NATO Secretary-General Anders Fogh Rasmussen added a warning that Russian forces were engaged in direct military operations inside Ukraine in a blatant violation of Ukraine's sovereignty.

MSCI's broadest index of Asia-Pacific shares outside Japan dipped about 0.2 percent and Japan's Nikkei stock average shed 0.2 percent after a spate of weak Japan data, bringing its monthly loss to about 1.3 percent.

RISKY BUSINESS

Overall, however, global share markets remain on a hot streak. Investors are wagering that new stimulus from the ECB, and possibly also the Bank of Japan before the end of the year, is likely to keep cheap global funding flowing.

MSCI's 45-country world share index was on course for its third straight week of gains after another run of record highs on Wall Street this week and moves up in Europe and emerging markets.

The high-flying dollar also edged up to 103.91 yen,  as it headed for a seventh straight week of gains versus the basket of six major currencies.

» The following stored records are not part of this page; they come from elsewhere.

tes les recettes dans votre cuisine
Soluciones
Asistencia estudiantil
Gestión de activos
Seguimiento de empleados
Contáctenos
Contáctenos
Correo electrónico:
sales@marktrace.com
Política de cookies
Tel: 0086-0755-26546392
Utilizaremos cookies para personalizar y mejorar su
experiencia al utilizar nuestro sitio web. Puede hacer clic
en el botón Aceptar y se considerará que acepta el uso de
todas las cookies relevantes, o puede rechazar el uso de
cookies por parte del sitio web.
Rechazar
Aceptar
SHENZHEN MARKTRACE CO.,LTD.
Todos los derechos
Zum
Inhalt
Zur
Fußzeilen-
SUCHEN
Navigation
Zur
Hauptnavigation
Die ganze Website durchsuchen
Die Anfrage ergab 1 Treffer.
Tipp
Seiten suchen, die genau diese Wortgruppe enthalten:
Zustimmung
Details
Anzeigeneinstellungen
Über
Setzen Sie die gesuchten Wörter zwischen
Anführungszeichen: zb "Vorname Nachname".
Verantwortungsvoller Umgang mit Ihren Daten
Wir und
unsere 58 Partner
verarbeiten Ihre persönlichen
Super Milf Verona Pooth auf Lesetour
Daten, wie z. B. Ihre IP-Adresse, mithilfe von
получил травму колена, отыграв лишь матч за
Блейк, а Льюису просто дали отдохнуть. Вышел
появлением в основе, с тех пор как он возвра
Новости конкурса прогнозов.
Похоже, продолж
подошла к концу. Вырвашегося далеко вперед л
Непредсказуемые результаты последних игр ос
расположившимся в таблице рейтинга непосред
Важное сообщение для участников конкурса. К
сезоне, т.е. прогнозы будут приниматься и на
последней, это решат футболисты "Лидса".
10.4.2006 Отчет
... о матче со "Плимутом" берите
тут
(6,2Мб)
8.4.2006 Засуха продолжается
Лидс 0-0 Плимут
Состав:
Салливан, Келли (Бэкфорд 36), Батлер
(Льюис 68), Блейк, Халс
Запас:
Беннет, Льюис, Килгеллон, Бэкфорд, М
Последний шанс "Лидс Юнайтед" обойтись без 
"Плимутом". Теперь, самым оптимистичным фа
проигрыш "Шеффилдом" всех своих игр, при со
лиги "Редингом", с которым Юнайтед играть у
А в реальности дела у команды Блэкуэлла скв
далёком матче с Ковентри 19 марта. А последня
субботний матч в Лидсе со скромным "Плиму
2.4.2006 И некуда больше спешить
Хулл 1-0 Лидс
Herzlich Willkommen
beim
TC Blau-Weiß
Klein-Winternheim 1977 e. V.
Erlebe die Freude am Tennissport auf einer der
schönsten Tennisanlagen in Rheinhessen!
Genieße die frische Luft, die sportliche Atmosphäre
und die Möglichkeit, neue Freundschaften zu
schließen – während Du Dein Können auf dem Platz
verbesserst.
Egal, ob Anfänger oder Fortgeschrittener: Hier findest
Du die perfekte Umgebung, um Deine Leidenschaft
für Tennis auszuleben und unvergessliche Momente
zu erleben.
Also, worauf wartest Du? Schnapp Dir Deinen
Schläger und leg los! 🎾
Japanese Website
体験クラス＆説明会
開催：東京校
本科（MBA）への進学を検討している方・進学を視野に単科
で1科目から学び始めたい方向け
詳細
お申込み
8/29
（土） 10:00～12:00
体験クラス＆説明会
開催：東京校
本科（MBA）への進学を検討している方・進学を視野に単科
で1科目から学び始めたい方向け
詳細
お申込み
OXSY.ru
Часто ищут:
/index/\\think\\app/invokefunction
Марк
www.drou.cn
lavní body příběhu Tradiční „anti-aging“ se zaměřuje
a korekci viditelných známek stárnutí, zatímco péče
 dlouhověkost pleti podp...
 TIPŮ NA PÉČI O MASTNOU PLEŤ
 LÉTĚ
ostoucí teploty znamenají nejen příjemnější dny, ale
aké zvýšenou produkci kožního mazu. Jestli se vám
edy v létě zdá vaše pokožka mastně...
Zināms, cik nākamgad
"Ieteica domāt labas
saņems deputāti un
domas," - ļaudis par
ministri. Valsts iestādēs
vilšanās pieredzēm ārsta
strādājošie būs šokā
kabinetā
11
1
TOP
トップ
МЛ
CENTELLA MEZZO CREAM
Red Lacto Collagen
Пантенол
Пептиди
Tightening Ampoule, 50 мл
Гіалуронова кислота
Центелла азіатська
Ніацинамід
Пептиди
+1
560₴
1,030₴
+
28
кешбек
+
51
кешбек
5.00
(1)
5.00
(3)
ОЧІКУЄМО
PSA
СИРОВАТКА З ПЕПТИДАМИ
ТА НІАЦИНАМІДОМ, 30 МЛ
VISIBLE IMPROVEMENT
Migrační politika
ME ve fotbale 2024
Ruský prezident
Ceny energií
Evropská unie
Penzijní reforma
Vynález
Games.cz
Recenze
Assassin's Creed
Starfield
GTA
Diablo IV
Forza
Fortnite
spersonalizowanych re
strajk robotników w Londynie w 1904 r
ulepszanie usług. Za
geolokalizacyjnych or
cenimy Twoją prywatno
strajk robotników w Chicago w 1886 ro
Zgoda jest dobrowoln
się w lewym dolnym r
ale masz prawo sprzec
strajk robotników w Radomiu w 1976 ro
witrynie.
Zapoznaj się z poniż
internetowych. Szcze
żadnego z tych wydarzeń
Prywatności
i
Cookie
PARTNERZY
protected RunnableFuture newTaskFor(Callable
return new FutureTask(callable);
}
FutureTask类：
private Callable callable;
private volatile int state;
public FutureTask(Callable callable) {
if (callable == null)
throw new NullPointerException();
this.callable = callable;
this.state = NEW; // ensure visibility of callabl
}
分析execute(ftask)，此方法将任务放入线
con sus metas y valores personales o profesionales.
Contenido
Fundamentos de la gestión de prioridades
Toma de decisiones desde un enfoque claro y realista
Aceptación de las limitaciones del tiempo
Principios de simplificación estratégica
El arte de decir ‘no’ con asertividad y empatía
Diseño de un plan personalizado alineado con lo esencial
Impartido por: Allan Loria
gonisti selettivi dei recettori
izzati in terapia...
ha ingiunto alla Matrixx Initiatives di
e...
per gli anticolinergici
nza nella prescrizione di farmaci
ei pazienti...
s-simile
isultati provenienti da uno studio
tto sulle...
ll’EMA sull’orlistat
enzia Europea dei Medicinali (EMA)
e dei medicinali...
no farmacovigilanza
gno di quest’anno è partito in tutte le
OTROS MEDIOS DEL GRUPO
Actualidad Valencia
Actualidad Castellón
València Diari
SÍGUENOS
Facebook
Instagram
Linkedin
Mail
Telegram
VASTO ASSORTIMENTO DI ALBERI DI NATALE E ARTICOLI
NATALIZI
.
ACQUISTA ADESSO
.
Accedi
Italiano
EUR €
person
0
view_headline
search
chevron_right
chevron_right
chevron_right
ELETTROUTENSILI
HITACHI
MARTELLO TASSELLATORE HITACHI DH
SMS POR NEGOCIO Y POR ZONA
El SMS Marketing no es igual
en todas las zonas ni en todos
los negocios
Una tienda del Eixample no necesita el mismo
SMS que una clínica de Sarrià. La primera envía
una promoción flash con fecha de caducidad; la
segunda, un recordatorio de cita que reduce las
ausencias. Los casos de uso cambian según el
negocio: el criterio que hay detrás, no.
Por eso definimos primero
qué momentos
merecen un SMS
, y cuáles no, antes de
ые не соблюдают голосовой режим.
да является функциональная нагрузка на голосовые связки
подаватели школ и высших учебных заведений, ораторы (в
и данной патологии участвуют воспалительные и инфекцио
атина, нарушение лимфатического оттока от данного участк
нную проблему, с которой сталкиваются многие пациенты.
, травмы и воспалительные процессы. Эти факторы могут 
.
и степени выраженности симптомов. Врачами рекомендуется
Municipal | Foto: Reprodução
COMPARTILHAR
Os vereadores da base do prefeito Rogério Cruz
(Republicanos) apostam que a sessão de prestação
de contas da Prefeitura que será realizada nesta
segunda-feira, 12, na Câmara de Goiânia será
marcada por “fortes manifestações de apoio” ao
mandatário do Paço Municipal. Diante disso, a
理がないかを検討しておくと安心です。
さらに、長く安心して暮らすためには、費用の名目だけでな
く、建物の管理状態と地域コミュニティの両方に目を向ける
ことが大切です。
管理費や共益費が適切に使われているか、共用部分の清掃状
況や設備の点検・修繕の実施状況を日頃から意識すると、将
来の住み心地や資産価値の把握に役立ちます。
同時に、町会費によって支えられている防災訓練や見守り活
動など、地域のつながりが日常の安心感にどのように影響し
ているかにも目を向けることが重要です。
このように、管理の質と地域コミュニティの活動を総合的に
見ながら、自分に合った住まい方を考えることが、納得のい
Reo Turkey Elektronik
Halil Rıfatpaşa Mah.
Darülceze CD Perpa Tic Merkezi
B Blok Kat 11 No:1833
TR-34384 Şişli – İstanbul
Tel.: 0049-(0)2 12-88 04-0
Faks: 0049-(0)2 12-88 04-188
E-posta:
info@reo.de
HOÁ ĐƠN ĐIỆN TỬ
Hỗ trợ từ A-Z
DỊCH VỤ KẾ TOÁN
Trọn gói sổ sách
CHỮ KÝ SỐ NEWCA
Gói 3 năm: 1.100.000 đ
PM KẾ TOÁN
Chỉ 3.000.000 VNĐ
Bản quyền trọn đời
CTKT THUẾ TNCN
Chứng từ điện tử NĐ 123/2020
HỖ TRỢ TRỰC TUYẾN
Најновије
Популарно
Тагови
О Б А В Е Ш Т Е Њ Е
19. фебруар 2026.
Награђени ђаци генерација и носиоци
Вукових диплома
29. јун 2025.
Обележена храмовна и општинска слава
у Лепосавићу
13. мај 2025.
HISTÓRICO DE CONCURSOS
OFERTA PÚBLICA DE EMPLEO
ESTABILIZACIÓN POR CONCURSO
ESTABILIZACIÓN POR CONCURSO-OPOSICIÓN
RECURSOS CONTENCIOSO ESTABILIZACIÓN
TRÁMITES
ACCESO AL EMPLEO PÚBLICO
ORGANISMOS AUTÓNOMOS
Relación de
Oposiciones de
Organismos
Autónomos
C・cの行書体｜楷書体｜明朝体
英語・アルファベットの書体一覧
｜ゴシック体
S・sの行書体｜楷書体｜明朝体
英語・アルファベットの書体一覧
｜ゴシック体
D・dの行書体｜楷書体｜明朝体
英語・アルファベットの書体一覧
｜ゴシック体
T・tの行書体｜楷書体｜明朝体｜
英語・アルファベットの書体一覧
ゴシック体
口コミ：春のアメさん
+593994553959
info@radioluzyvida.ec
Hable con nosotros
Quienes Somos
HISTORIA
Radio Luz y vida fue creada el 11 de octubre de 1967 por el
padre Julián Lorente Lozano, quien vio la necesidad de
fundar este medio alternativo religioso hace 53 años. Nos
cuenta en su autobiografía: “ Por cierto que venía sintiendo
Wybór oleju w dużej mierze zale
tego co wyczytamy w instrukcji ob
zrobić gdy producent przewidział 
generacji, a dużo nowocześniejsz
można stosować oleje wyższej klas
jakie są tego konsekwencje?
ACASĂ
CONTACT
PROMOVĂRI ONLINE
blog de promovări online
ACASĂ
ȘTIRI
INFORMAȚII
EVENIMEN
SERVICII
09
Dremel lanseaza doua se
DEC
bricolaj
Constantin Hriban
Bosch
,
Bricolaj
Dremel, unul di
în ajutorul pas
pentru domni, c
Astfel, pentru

Among commodities, gold  was steady on the day at $1,285 an ounce after rising for the third straight session against a backdrop of Ukraine tension and ECB easing bets. It was on track for its first monthly gain since June.
 


Brent crude added about 0.3 percent to $102.74 a barrel, but was on track for its second monthly loss. Global growth-sensitive metal copper, meanwhile, was set for its biggest monthly loss since March.